Data excerpts
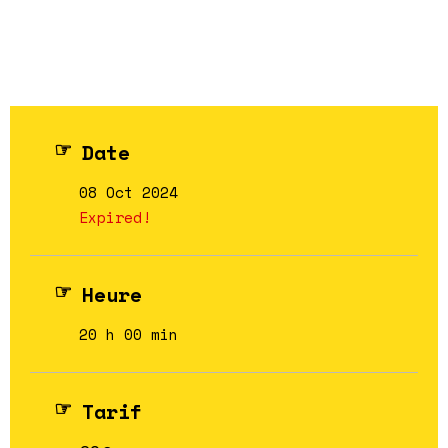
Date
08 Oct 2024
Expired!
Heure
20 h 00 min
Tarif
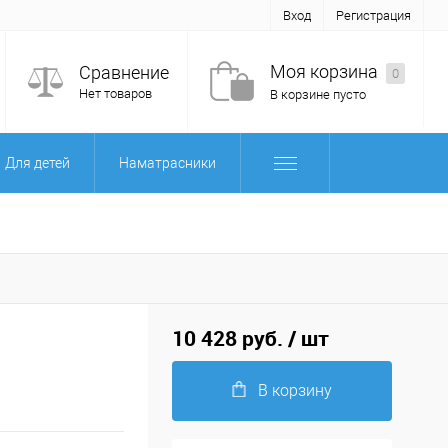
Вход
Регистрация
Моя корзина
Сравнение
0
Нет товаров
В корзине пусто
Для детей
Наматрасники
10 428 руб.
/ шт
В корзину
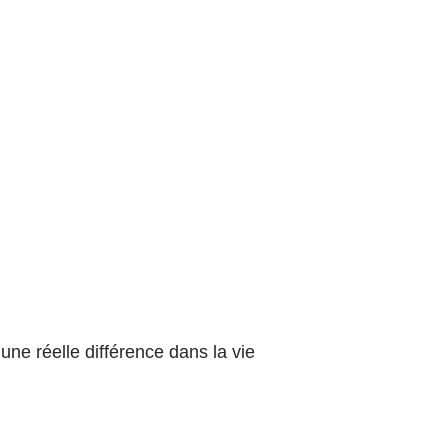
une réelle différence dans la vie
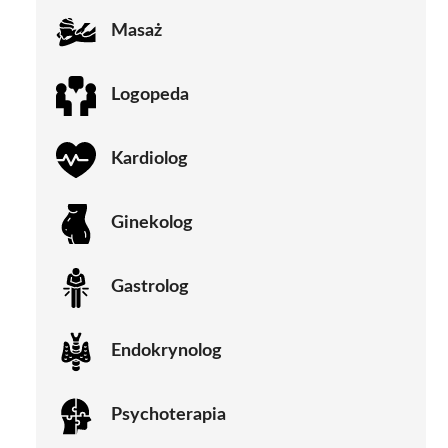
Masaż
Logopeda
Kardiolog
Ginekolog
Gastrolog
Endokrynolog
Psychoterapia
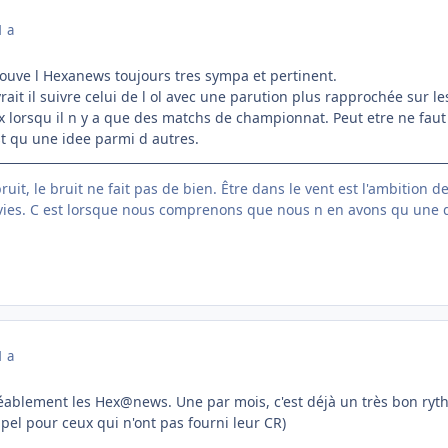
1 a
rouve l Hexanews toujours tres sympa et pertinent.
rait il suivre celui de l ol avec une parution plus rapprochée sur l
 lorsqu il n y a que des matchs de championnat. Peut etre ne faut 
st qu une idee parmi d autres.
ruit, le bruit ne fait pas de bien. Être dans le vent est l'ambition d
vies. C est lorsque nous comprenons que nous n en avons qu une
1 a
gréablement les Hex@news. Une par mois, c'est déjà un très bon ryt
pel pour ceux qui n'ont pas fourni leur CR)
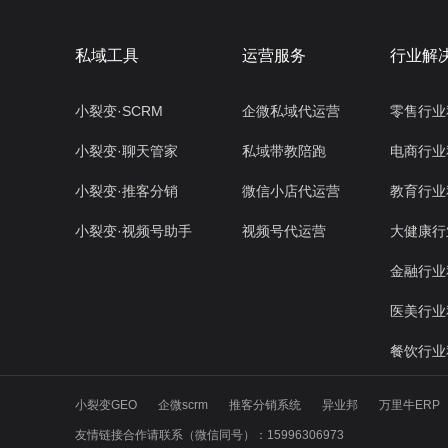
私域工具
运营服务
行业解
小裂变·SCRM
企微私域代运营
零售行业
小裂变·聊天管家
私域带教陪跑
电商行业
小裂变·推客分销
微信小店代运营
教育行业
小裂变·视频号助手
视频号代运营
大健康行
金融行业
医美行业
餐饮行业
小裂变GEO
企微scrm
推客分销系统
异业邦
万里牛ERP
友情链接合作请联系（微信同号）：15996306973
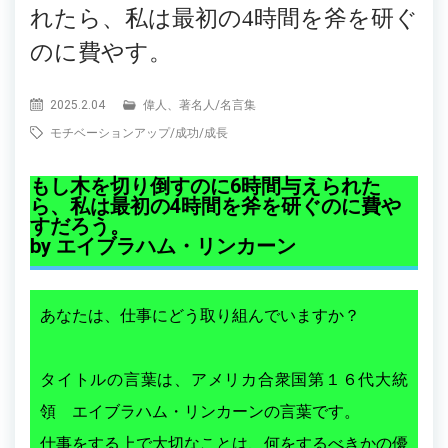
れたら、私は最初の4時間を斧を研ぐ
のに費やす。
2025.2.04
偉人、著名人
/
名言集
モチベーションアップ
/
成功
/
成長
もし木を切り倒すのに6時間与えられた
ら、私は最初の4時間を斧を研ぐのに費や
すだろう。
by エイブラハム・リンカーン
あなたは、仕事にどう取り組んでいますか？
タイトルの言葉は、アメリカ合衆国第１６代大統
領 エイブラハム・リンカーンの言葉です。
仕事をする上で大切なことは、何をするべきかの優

Goal of the exercise
Would you please output each record exactly, leaving the images out?

Output for this exercise
Date
08 Oct 2024
Expired!
Heure
20 h 00 min
Tarif
Вход
Регистрация
Моя корзина
Сравнение
0
Нет товаров
В корзине пусто
Для детей
Наматрасники
10 428 руб.
/ шт
В корзину
une réelle différence dans la vie
Masaż
Logopeda
Kardiolog
Ginekolog
Gastrolog
Endokrynolog
Psychoterapia
1 a
rouve l Hexanews toujours tres sympa et pertinent.
rait il suivre celui de l ol avec une parution plus rapprochée sur l
 lorsqu il n y a que des matchs de championnat. Peut etre ne faut 
st qu une idee parmi d autres.
ruit, le bruit ne fait pas de bien. Être dans le vent est l'ambition d
vies. C est lorsque nous comprenons que nous n en avons qu une
1 a
gréablement les Hex@news. Une par mois, c'est déjà un très bon ryt
pel pour ceux qui n'ont pas fourni leur CR)
私域工具
运营服务
行业解
小裂变·SCRM
企微私域代运营
零售行业
小裂变·聊天管家
私域带教陪跑
电商行业
小裂变·推客分销
微信小店代运营
教育行业
小裂变·视频号助手
视频号代运营
大健康行
金融行业
医美行业
餐饮行业
小裂变GEO
企微scrm
推客分销系统
异业邦
万里牛ERP
友情链接合作请联系（微信同号）：15996306973
れたら、私は最初の4時間を斧を研ぐ
のに費やす。
2025.2.04
偉人、著名人
/
名言集
モチベーションアップ
/
成功
/
成長
もし木を切り倒すのに6時間与えられた
ら、私は最初の4時間を斧を研ぐのに費や
すだろう。
by エイブラハム・リンカーン
あなたは、仕事にどう取り組んでいますか？
タイトルの言葉は、アメリカ合衆国第１６代大統
領 エイブラハム・リンカーンの言葉です。
仕事をする上で大切なことは、何をするべきかの優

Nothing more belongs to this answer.